Excerpts from a dataset:
== == ==
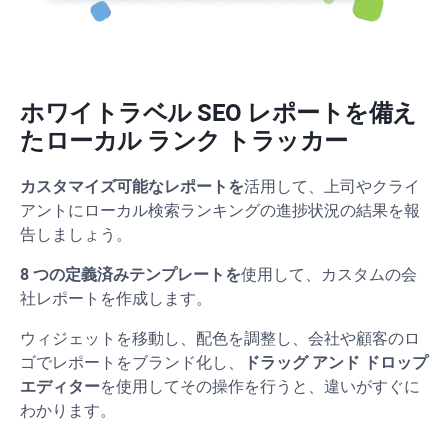
ホワイトラベル SEO レポートを備え
たローカル ランク トラッカー
カスタマイズ可能なレポートを
活用して、上司やクライ
アントにローカル検索ランキングの進捗状況の結果を報
告しましょう。
8 つの定義済みテンプレートを
使用して、カスタムの会
社レポートを作成します。
ウィジェットを移動し、配色を調整し、会社や顧客のロ
ゴでレポートをブランド化し、
ドラッグ アンド ドロップ
エディター
を使用してその操作を行うと、違いがすぐに
わかります。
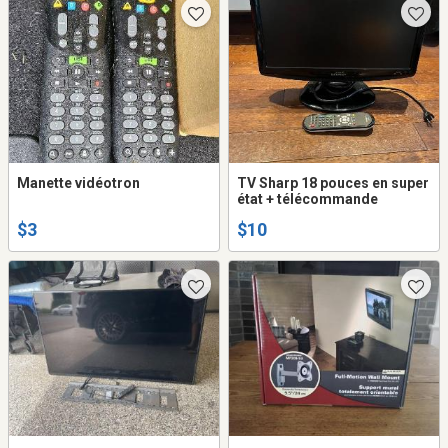
Manette vidéotron
TV Sharp 18 pouces en super
état + télécommande
$3
$10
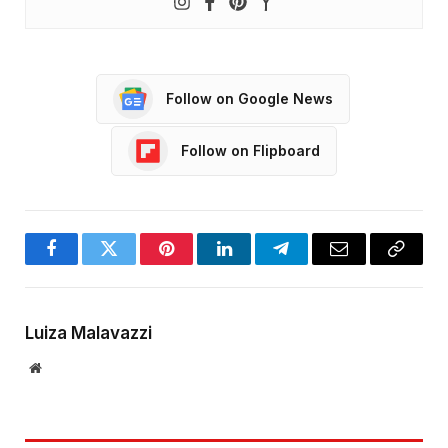
Follow on Google News
Follow on Flipboard
Facebook
Twitter
Pinterest
LinkedIn
Telegram
Email
Copy
Link
Luiza Malavazzi
Website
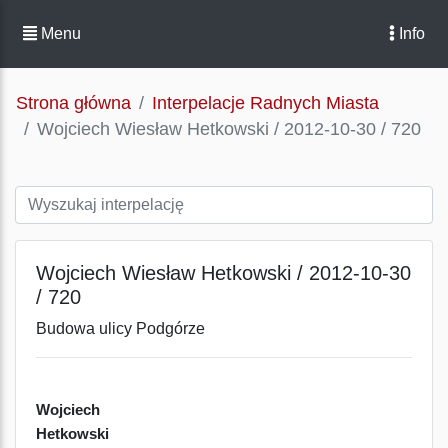
Menu
Info
Strona główna
Interpelacje Radnych Miasta
Wojciech Wiesław Hetkowski / 2012-10-30 / 720
Wojciech Wiesław Hetkowski / 2012-10-30
/ 720
Budowa ulicy Podgórze
Wojciech
Hetkowski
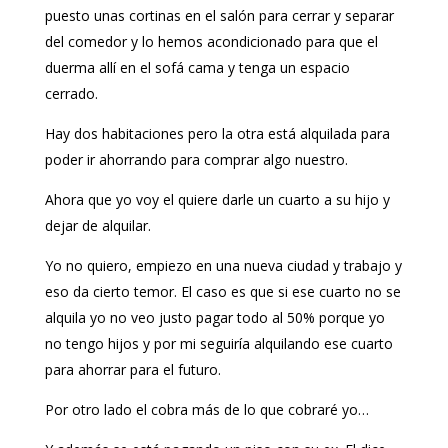
puesto unas cortinas en el salón para cerrar y separar
del comedor y lo hemos acondicionado para que el
duerma allí en el sofá cama y tenga un espacio
cerrado.
Hay dos habitaciones pero la otra está alquilada para
poder ir ahorrando para comprar algo nuestro.
Ahora que yo voy el quiere darle un cuarto a su hijo y
dejar de alquilar.
Yo no quiero, empiezo en una nueva ciudad y trabajo y
eso da cierto temor. El caso es que si ese cuarto no se
alquila yo no veo justo pagar todo al 50% porque yo
no tengo hijos y por mi seguiría alquilando ese cuarto
para ahorrar para el futuro.
Por otro lado el cobra más de lo que cobraré yo…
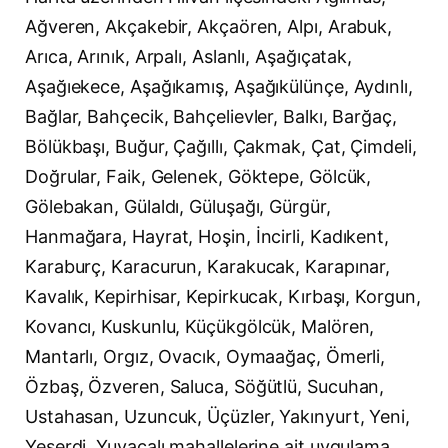
Ağveren, Akçakebir, Akçaören, Alpı, Arabuk,
Arıca, Arınık, Arpalı, Aslanlı, Aşağıçatak,
Aşağıekece, Aşağıkamış, Aşağıkülünçe, Aydınlı,
Bağlar, Bahçecik, Bahçelievler, Balkı, Barğaç,
Bölükbaşı, Buğur, Çağıllı, Çakmak, Çat, Çimdeli,
Doğrular, Faik, Gelenek, Göktepe, Gölcük,
Gölebakan, Gülaldı, Güluşağı, Gürgür,
Hanmağara, Hayrat, Hoşin, İncirli, Kadıkent,
Karaburç, Karacurun, Karakucak, Karapınar,
Kavalık, Kepirhisar, Kepirkucak, Kırbaşı, Korgun,
Kovancı, Kuskunlu, Küçükgölcük, Malören,
Mantarlı, Orgız, Ovacık, Oymaağaç, Ömerli,
Özbaş, Özveren, Saluca, Söğütlü, Sucuhan,
Ustahasan, Uzuncuk, Üçüzler, Yakınyurt, Yeni,
Yeşerdi, Yuvacalı mahallelerine ait uygulama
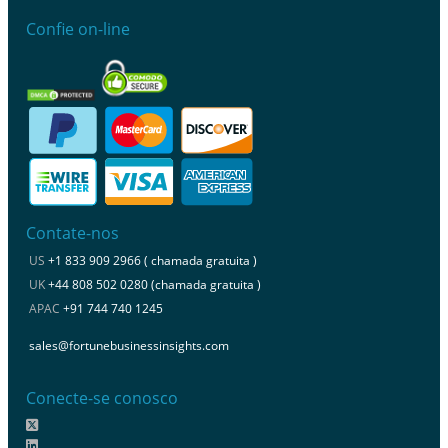
Confie on-line
Contate-nos
US
+1 833 909 2966 ( chamada gratuita )
UK
+44 808 502 0280 (chamada gratuita )
APAC
+91 744 740 1245
sales@fortunebusinessinsights.com
Conecte-se conosco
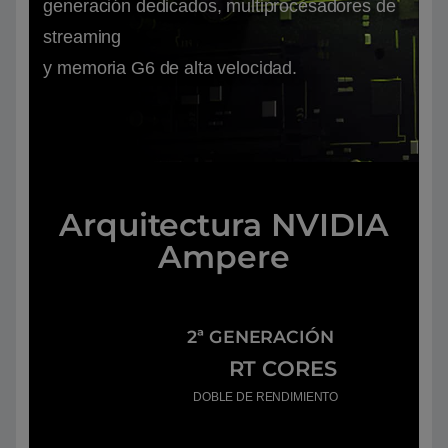
generación dedicados, multiprocesadores de
streaming
y memoria G6 de alta velocidad.
Arquitectura NVIDIA
Ampere
2ª GENERACIÓN
RT CORES
DOBLE DE RENDIMIENTO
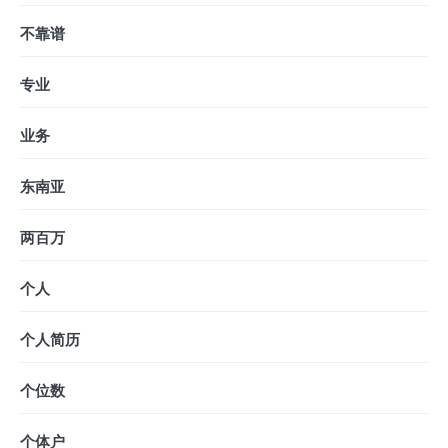
不靠谱
专业
业务
东南亚
两百万
个人
个人简历
个位数
个体户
== == ==
§ **Exercise goal**
How many lines of the entries above hold the string "Wiesław"? Reply with the number alone.

§ **Answer for this exercise**
2